OK but if you brought your car in cause it was making a funny noise and the mechanic noticed that it was missing 3 wheels.....
You'd just say "Hey! I'm only here for the noise!!"
rolleyes.gif
Well if I am concerned about the fact that the car is making a funny noise more than missing three wheels, Then yes, I would say that.
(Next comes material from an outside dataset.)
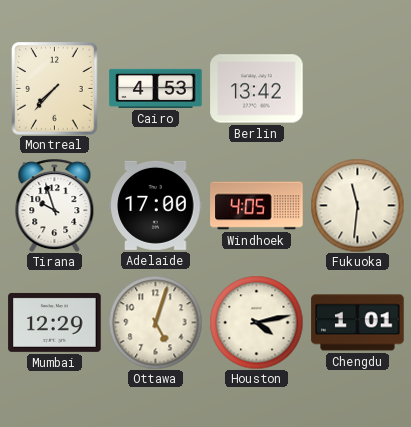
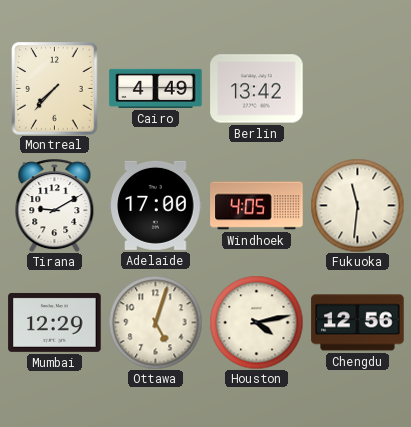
Cairo: 4:53 -> 4:49
Tirana: 9:57 -> 9:10
Chengdu: 1:01 -> 12:56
Side note: I also drive a Jeep so I'm worried if it doesn't make noises.

Quote:

Originally Posted by MrX00 View Post

There is this new thing called a network switch. You should check it out.
Quote:
Originally Posted by killabytes View Post

Unless your router's DHCP has reached the maximum about of IPs it's able to hand out...
You don't need a second router/NAT/DHCP. Like the post above me said, get a switch.
Quote:
Originally Posted by Fir3Chi3f View Post

Well, a switch would serve the purpose here, but the fact is that he has two routers. Maybe from upgrading the first one then more computers came into the house or maybe one of the routers isn't his. We don't know and none of us likely care to hear about it.
The point of the post is, "I have this setup, how do I make it work?" and I would hope that he doesn't need to buy even more hardware, when what he has should be sufficient.
Yes I have heard of these magical devices called switches. But I don't have the money nor desire to buy one if I my current set up can be configured properly.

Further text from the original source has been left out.